A small controlled language for CodeAct

When I started building lash a few months ago, I planned to use Python as the language for CodeAct.Wang et al., Executable Code Actions Elicit Better LLM Agents (2024). For industry framing see Apple’s writeup and Cloudflare’s CodeMode docs. This article explains why I ended up using a custom DSL instead.

Python looked ideal. LLMs are great at it, it is expressive, compact, interpreted. What’s not to like? It is also a common choice among the (admittedly few) other implementations.Khattab et al., DSPy: Compiling Declarative Language Model Calls into Self-Improving Pipelines (2023). And the more recent Recursive Language Models (Zhang et al., 2025).

So I started there. I first ran an actual Python subprocess, then switched to an embedded CPython with PyO3 for better portability. So now, forgoing the horrors of packaging, the model can write Python. It can write Python, and it can even reference variables in a persistent REPL. That is great. But then you realize that the model can now WRITE PYTHON.

This is honestly great for a use case such as a local coding agent which, let’s be honest, we all run in dangerous mode anyway. But for lash I wanted control over what it could do and where it could run. So basically, your only choice is to sandbox it. And that is what most implementations do.

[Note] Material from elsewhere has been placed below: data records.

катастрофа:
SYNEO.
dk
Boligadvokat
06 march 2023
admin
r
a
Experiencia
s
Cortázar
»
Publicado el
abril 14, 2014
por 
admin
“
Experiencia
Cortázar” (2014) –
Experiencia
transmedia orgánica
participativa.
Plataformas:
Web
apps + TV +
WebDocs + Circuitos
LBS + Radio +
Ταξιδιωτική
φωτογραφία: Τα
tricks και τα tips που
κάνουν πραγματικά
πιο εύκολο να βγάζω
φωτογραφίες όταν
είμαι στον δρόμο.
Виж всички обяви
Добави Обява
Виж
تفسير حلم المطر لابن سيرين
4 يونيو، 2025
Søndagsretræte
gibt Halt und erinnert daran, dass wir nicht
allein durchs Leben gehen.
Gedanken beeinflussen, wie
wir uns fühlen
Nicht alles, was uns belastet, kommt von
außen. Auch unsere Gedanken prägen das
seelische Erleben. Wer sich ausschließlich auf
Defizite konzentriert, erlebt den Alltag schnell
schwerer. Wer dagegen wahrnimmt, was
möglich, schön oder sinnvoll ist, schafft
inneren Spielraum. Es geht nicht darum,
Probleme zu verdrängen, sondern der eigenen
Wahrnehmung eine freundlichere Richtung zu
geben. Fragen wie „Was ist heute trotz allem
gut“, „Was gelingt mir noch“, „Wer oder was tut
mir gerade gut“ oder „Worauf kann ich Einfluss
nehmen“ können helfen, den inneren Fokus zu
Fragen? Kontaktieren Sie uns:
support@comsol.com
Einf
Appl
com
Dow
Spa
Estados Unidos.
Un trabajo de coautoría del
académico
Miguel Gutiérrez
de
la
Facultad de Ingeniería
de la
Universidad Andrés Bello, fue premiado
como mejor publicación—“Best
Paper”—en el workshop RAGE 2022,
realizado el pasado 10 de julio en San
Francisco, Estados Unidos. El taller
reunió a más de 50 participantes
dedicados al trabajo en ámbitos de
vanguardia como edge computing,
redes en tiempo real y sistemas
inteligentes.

So now you have this clunky setup where you have an agent in a sandbox running Python that can do whatever, but it is in the sandbox so it can’t damage anything. But it can freely confuse itself when it gets an angry error trying to look around using pathlib. Also, all of it is inefficient. All we usually want is for the LLM to string a few tool calls together with some control flow. Running Python in a sandbox to get that is overkill. So what is the alternative?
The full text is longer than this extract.